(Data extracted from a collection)
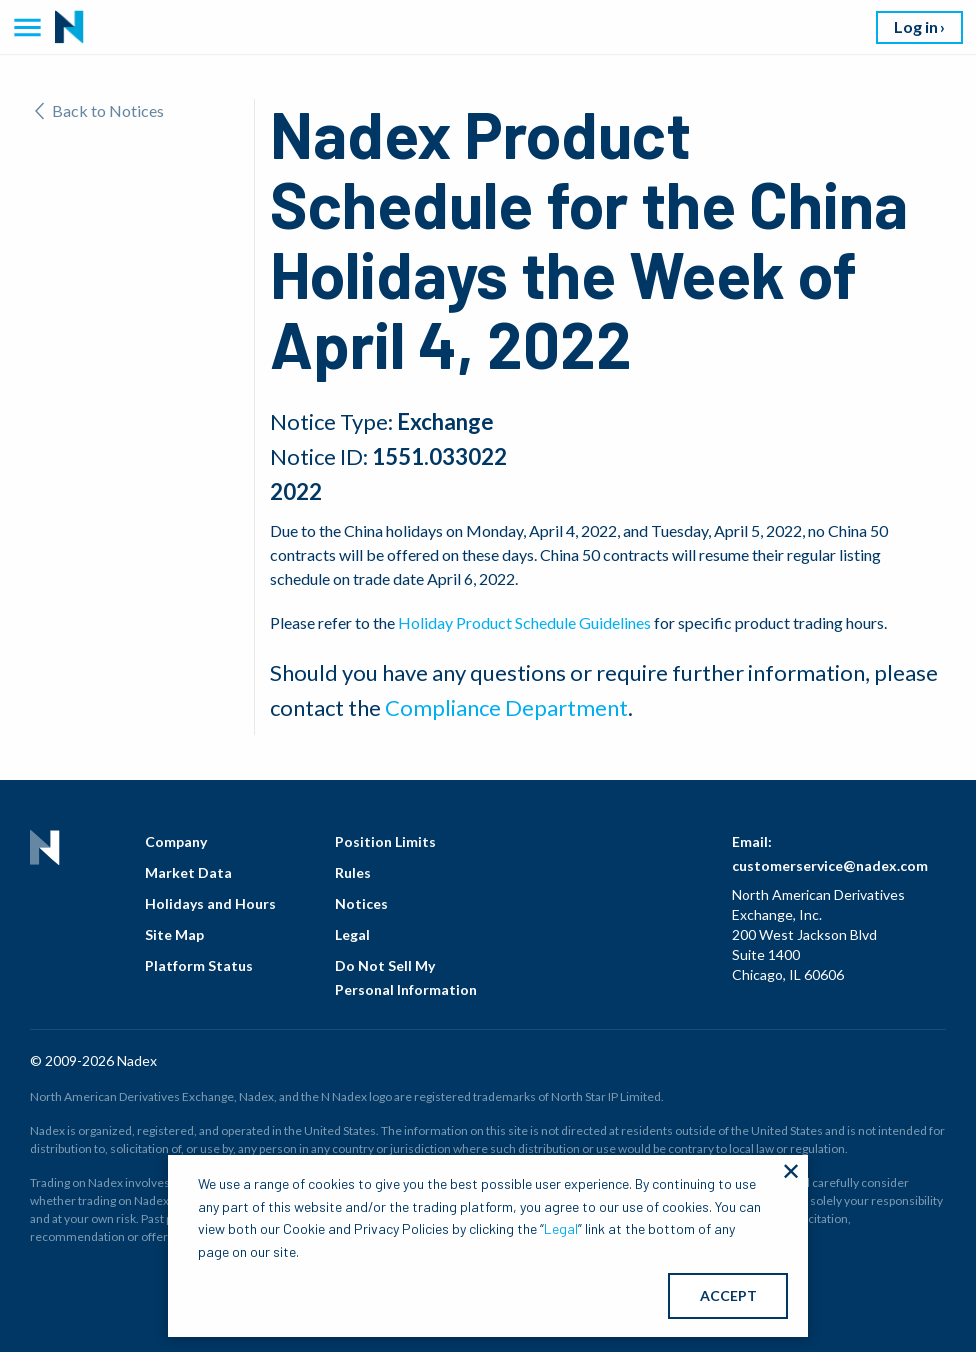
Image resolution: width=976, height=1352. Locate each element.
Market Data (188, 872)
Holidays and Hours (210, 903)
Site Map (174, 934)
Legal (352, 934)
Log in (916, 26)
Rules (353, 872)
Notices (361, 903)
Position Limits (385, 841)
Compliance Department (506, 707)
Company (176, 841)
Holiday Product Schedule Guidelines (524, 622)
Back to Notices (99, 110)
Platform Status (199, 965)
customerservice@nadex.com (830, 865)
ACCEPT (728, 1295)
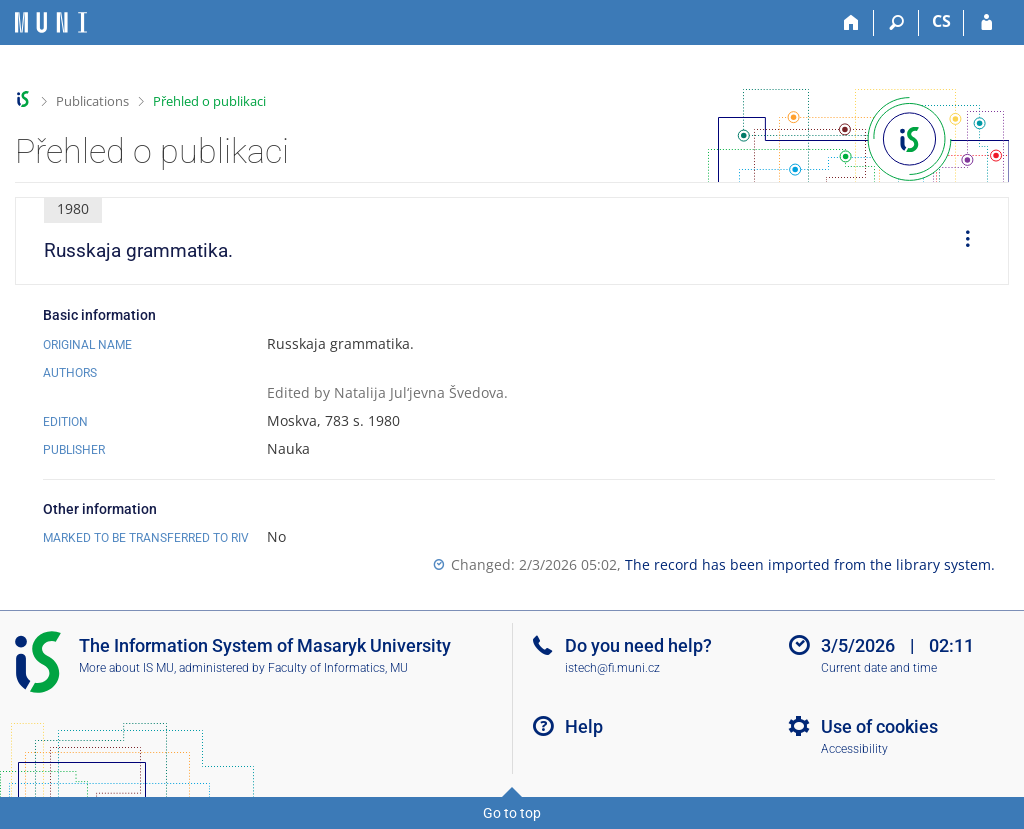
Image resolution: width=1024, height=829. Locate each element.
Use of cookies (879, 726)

## What is needed
Extract exactly the lines from the one containing "Position Limits (385, 841)" through the last line of the records above, both included, and leave out the pictures.

## Response area
Position Limits (385, 841)
Compliance Department (506, 707)
Company (176, 841)
Holiday Product Schedule Guidelines (524, 622)
Back to Notices (99, 110)
Platform Status (199, 965)
customerservice@nadex.com (830, 865)
ACCEPT (728, 1295)
Image resolution: width=1024, height=829. Locate each element.
Use of cookies (879, 726)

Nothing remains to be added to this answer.